Inspired by the way sleep helps us fix the knowledge accumulated during the day, researchers have enabled an artificial intelligence to learn how to perform new tasks.
Training periods interspersed with sleep phases
Most of AI usually master only a limited set of tasks, and cannot acquire new knowledge without forgetting everything they have learned previously. In order to overcome this limit, an international team of scientists taught an artificial neural network to master two different tasks without “overwriting” previously established connections, via targeted training and sleep periods (simulated by activating neurons in a particular pattern).
First, the team tried to form the neural network to the first task, then to the second, before adding a period of sleep at the end, but quickly realized that this sequence systematically erased the connections related to the initial task.

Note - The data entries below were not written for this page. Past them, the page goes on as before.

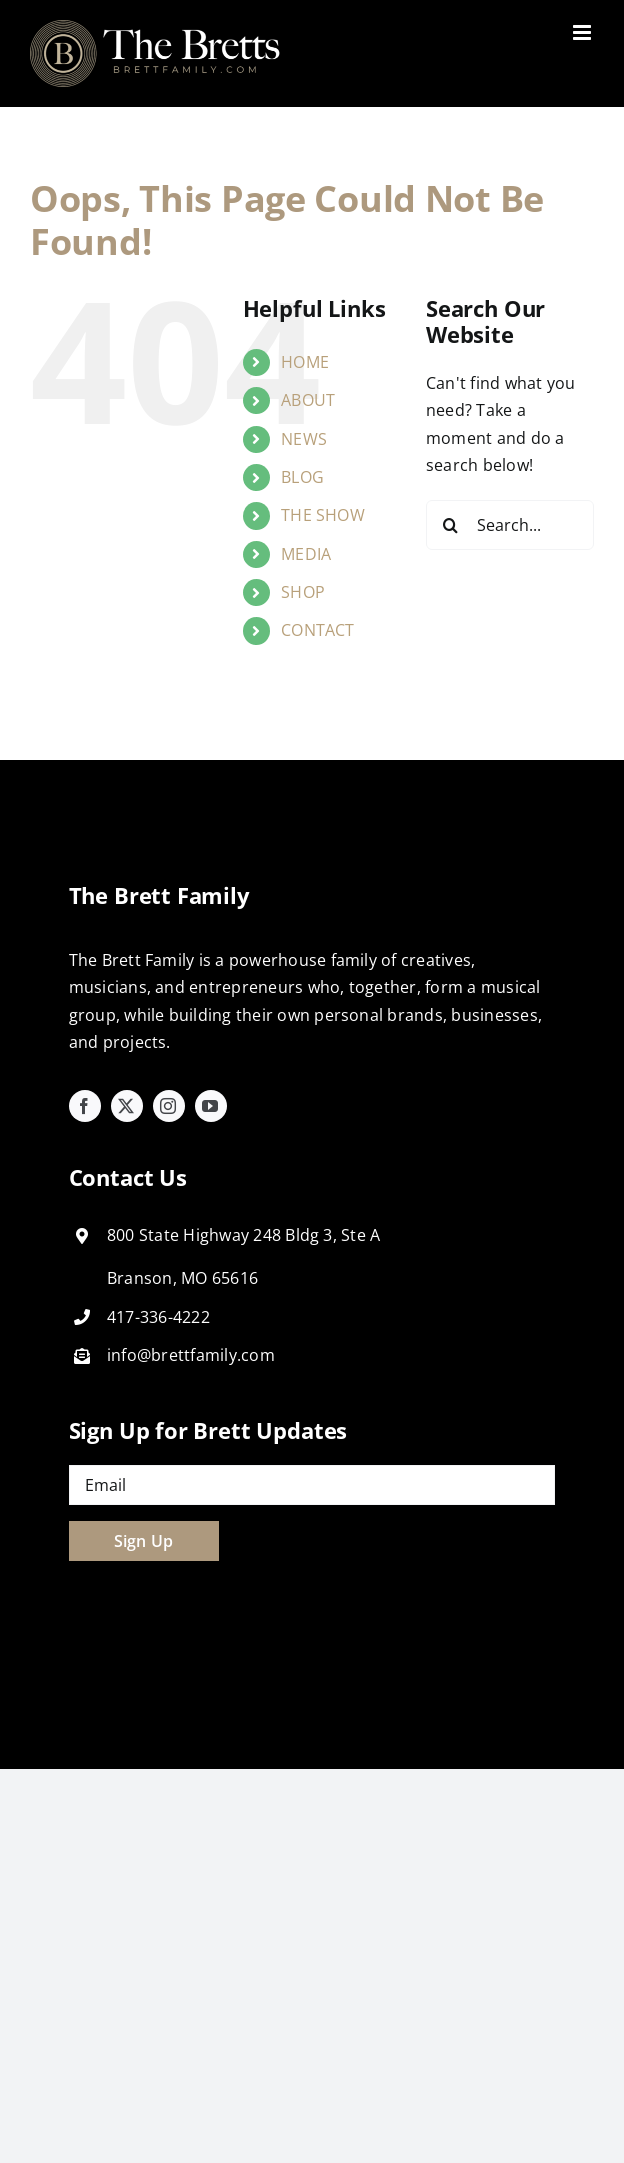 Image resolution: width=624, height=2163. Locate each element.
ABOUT (308, 400)
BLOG (302, 477)
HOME (305, 362)
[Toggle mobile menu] (583, 32)
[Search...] (510, 525)
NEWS (304, 439)
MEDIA (306, 554)
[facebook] (85, 1106)
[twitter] (127, 1106)
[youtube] (211, 1106)
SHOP (303, 592)
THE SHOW (323, 515)
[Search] (451, 525)
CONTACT (318, 630)
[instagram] (169, 1106) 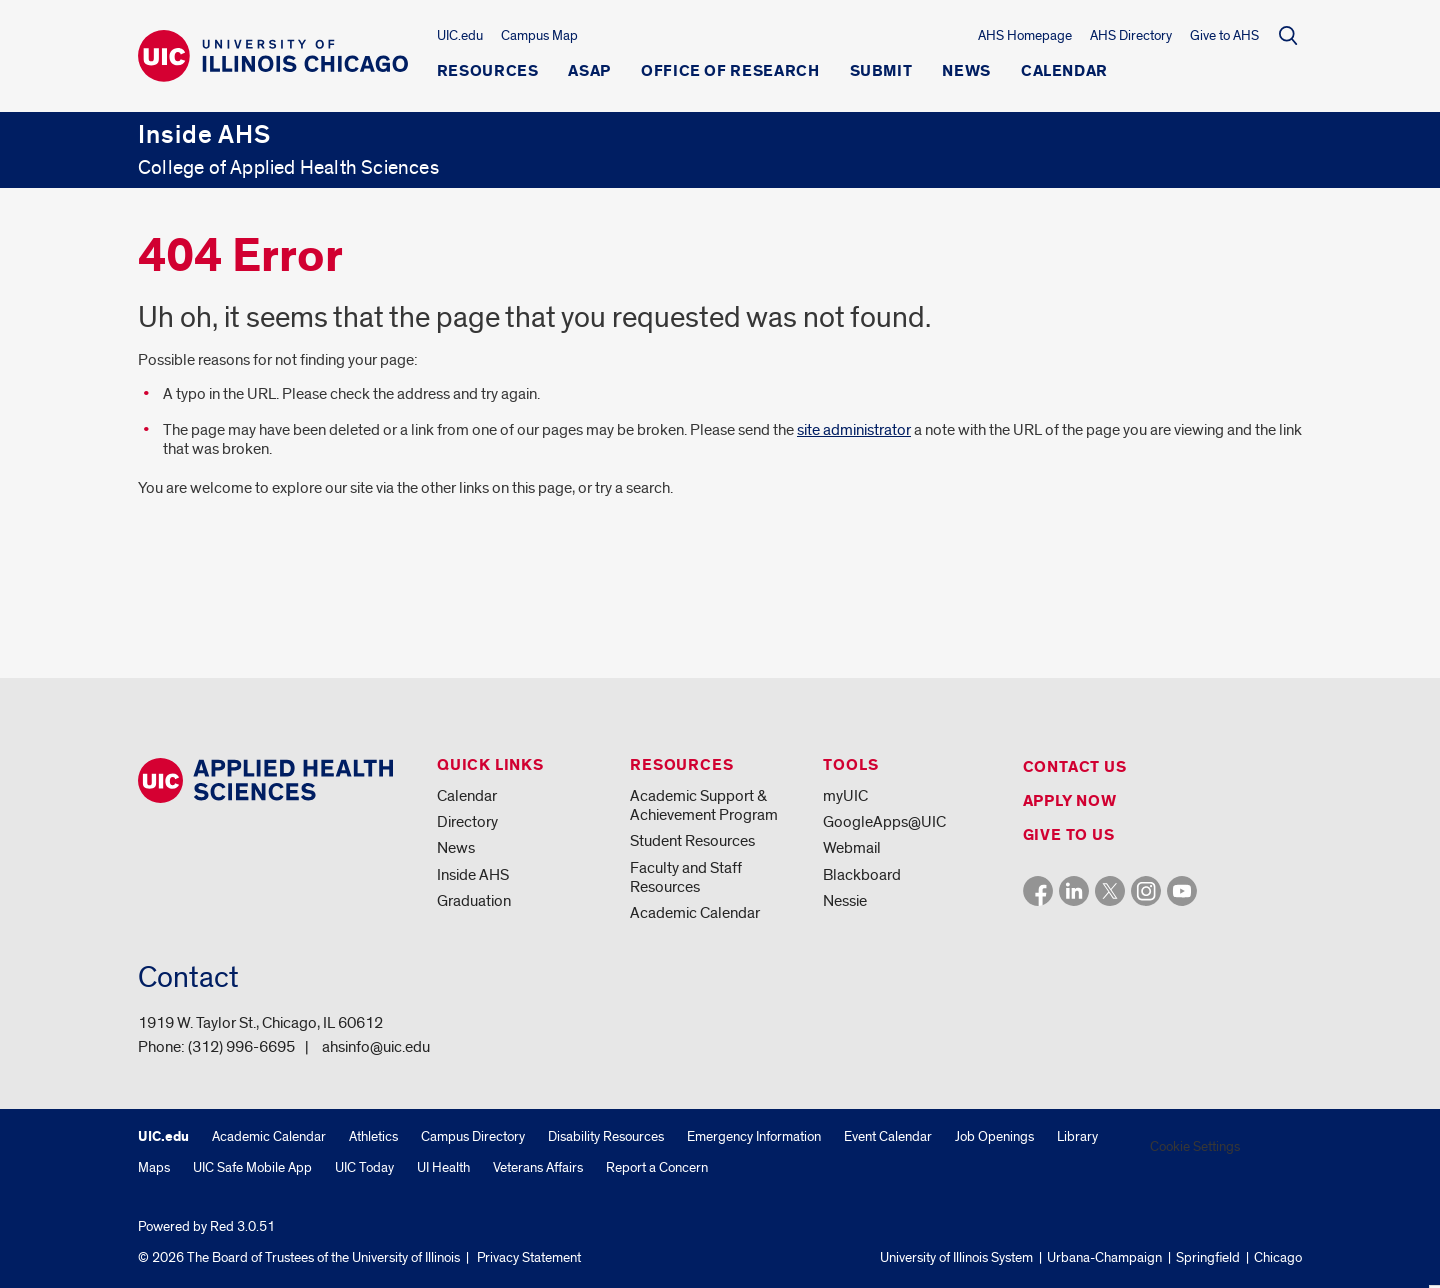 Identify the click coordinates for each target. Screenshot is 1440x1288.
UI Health (443, 1167)
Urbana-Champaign (1104, 1257)
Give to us (1069, 835)
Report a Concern (657, 1167)
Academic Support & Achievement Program (704, 805)
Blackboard (862, 875)
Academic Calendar (695, 913)
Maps (154, 1167)
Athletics (373, 1136)
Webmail (852, 848)
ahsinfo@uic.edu (376, 1047)
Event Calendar (888, 1136)
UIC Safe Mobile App (252, 1167)
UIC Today (364, 1167)
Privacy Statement (529, 1257)
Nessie (845, 901)
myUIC (845, 796)
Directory (467, 822)
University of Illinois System (956, 1257)
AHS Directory (1131, 35)
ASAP (589, 72)
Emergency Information (754, 1136)
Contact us (1075, 767)
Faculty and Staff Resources (686, 877)
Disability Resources (606, 1136)
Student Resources (692, 841)
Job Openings (994, 1136)
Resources (488, 72)
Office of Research (730, 72)
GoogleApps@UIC (884, 822)
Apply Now (1070, 801)
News (966, 72)
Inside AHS (473, 875)
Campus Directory (473, 1136)
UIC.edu (460, 35)
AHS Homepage (1025, 35)
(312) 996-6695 (241, 1047)
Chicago (1278, 1257)
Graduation (474, 901)
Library (1077, 1136)
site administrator (854, 430)
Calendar (1064, 72)
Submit (881, 72)
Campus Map (539, 35)
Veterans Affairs (538, 1167)
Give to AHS (1224, 35)
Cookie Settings (1195, 1146)
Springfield (1208, 1257)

” Complementary experiments showed that it was important to quickly alternate training and sleep sessions while the AI learned the second task “, explains Erik Delanois, researcher at the University of California and lead author of the study, published in the journal Computational Biology PLOS. ” This helped consolidate initially memorized connections, which would otherwise have been erased. »
This method notably taught two different foraging patterns to the neural network, which was able to identify simulated food particles while avoiding their toxic counterparts.
Towards more versatile impulse neural networks
The team explained that they used “pulse” neural networks, which consume much less energy than conventional devices, but whose complex design, inspired by living things, currently limits their use to very specific domains and tasks.
” The goal of AI’s lifelong learning is to have the ability to combine different experiences in an intelligent way and apply that learning to new situations, as animals and humans do. “Says Hava Siegelmann, from the University of Massachusetts.
” The current trend is to bring ideas from neuroscience and biology to improve existing machine learning, and sleep is one of them. concludes Maxim Bazhenov, from the University of California.